MC degranulation products are pro-fibrotic through several pathways (44–49, 52–57) (Figure 1A). Inhibiting MC degranulation or actions of MC-associated proteases promotes proper wound healing after myocardial damage (23, 26, 29, 30). MC stabilizing drugs, such as ketotifen and disodium cromoglycate, have been used in human subjects (121–125). MCs express a wide array of receptors that can be targeted for activation and secretion of chemokines, growth factors, and cytokines (13, 14) without degranulation (3, 4, 126). MC activation with IL-33 via ST2 results in production of several cytokines that may protect against remodeling (91). Examples include the aforementioned beneficial roles of IL-13 and VEGF-A. Additionally, MCs could be targeted to produce IL-33, which is known to be present in the injured myocardium and is associated with improved outcomes post MI (96–98, 127).
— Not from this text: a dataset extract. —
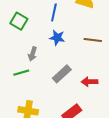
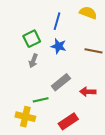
green square: (19, 21) -> (32, 39), moved, turned 30
green line: (21, 73) -> (41, 100), moved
Induction of MC IL-10 production in combination with degranulation inhibition could limit excessive production of AngII and TGF-β1 while dampening excessive remodeling processes through IL-10 inhibition of NF-κB and activation of STAT3 (81, 83). Given that MCs respond to DAMPs (e.g., IL-33) by producing mediators that are beneficial in fibrosis, blocking degranulation alone could allow them to exert beneficial effects without further stimulation that has the potential to be off target. Future studies should focus on elucidating mechanisms by which cardiac MC respond to DAMPs in situ, as well as the potential of a dual function therapy that blocks MC degranulation and promotes beneficial mediator production to fully harness the power of these cells.
Conclusion
Overall, the role of MCs in cardiac fibrosis is still not well-understood. Discrepancies exist within and between animal models, and in vitro data indicates a potential for pro- and anti-fibrotic activity. Future studies into the role of MCs in cardiac fibrosis should be carefully designed to use animal models with appropriate MC content and accurate MC deficiencies with confirmation by MC reconstitution. MC stabilizing drugs should also be employed with appropriate species activity. Effort should be made wherever possible to expand on the current breadth of knowledge in human patient samples, as cardiac tissue is underused but potentially valuable. Human in vitro models could also be employed more effectively since primary human MCs can be readily generated. MCs are situated in cardiac tissue in close proximity to the remodeling myocardium and represent a valuable target for therapeutic manipulation following cardiac damage when we have the necessary information to more reliably predict the impact of such interventions in the human cardiac setting. A better understanding of their role and activities is urgently needed to move forward in this field.
Author Contributions
SL contributed to drafting and organizing the manuscript. IH provided input on the molecular and immunological aspects of the manuscript and edited the manuscript. J-FL provided input on the clinical aspects of the manuscript, assisted with writing and edited the manuscript. JM conceptualized the review, re-wrote sections of the manuscript, and edited the manuscript. All authors provided critical appraisal and approval.
Funding
This work was supported by the Canadian Institutes of Health research (CIHR) THC-135230, and also by Dalhousie Medical Research Foundation. SL—CIHR 394140, NS Heart and Stroke foundation Bright Red award, Killam Laureate.
Conflict of Interest Statement
The authors declare that the research was conducted in the absence of any commercial or financial relationships that could be construed as a potential conflict of interest.
Acknowledgments
We would like to acknowledge funding from Canadian Institutes of Health Research, Dalhousie Medical Research Foundation, and The Nova Scotia Heart and Stroke Foundation. Additionally, we would like to thank Drs. Liliana Portales-Cervantes and Dihia Meghnem for editing assistance.
References
1. Sperr WR, Bankl HC, Mundigler G, Klappacher G, Grossschmidt K, Agis H, et al. The human cardiac mast cell: localization, isolation, phenotype, and functional characterization. Blood. (1994) 84:3876–84.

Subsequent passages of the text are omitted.